Situasi politik di Kota Kediri, Jawa Timur, yang dinilai kurang kondusif, sangat ‘sepi peminat’ adem ayem tanpa dinamika yang berarti, tidak banyak muncul kandidat calon pemimpin dengan kapasitas memadai, terkesan ‘takut’ untuk muncul, menjadi situasi yang tidak biasa dibanding dinamika politik pada Pilkada sebelumnya. Rumor berkembang bahwa banyak kandidat yang memiiki kapasitas cukup, tersandera hukum, sehingga yang muncul adalah kandidat dengan kapasitas diragukan. Semenrara, Kota Kediri sedang menghadapi persiapan menjadi Ibu kota Provinsi.

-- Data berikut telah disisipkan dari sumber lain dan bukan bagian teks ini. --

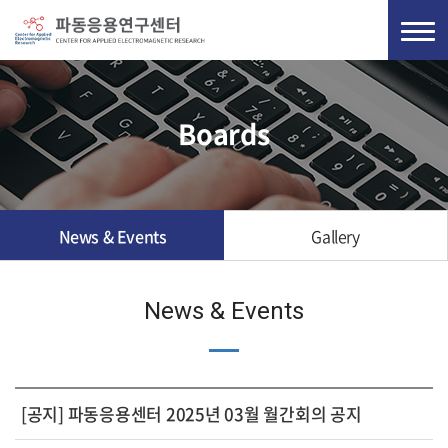
Boards
News & Events
Gallery
News & Events
[공지] 파동응용센터 2025년 03월 월간회의 공지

Kediri Post, menggelar diskusi ‘Kasus Alun-Alun, Perselingkuhan Hukum dan Politik?’ yang menghadirkan praktisi hukum Danan Prabandaru SH, Anggota DPRD Kota Kediri dari PKS, Ayub Hidayatullah, Sekretaris KNPI Bagus Wibowo SH, dan Dosen IAIN Tulungagung, Dr. Syamsul Umam. Berikut laporannya.
—————————-
Perhelatan politik menjelang Pilkada Kota Kediri, November 2024, situasi yang terkesan sepi dinamika politik, tidak banyak kandidat dengan kapasitas baik, yang muncul sejak awal. Meskipun, sejumlah nama kandidat bakal calon walikota / wakil walikota Kediri sudah bermunculan di masyarakat. Tetapi, realitasnya tidak ada sosialisasi yang signifikan ke masyarakat, baik melalui kegiatan social, gambar di baliho, banner, dan sebagainya. Sehingga situasinya sepi, terkesan Kota Kediri tidak sedang akan menggelar Pilkada. Masyarakat kurang memiliki informasi atau kurang memiliki kesempatan untuk mengetahui jejak rekam kandidat.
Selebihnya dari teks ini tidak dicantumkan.